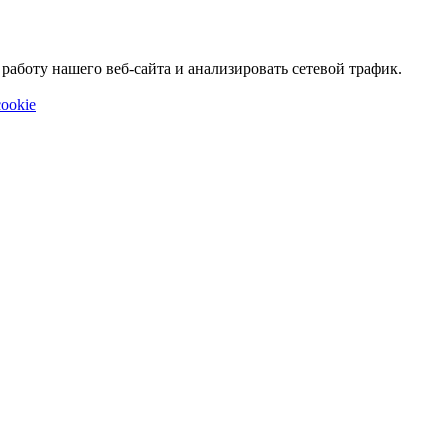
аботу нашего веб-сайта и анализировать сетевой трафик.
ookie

------------------------

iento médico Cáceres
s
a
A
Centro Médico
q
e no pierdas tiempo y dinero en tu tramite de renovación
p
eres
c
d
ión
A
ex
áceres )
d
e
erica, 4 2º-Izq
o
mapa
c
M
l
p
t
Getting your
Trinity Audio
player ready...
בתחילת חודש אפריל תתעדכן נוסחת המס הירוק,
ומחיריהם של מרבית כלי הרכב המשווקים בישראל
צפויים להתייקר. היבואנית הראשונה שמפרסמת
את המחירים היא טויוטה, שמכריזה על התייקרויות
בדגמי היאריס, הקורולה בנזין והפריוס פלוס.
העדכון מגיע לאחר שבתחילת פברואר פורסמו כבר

------------------------

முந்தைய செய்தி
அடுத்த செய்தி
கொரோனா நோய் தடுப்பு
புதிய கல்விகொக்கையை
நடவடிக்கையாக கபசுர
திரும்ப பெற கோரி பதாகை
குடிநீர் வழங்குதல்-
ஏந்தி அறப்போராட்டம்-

------------------------

### WORK ITEM
Look above for the line holding "Centro Médico" and the line holding "העדכון מגיע לאחר שבתחילת פברואר פורסמו כבר", then output exactly those two lines and every line between them, nothing more.

### RESULT OF THIS TASK
Centro Médico
q
e no pierdas tiempo y dinero en tu tramite de renovación
p
eres
c
d
ión
A
ex
áceres )
d
e
erica, 4 2º-Izq
o
mapa
c
M
l
p
t
Getting your
Trinity Audio
player ready...
בתחילת חודש אפריל תתעדכן נוסחת המס הירוק,
ומחיריהם של מרבית כלי הרכב המשווקים בישראל
צפויים להתייקר. היבואנית הראשונה שמפרסמת
את המחירים היא טויוטה, שמכריזה על התייקרויות
בדגמי היאריס, הקורולה בנזין והפריוס פלוס.
העדכון מגיע לאחר שבתחילת פברואר פורסמו כבר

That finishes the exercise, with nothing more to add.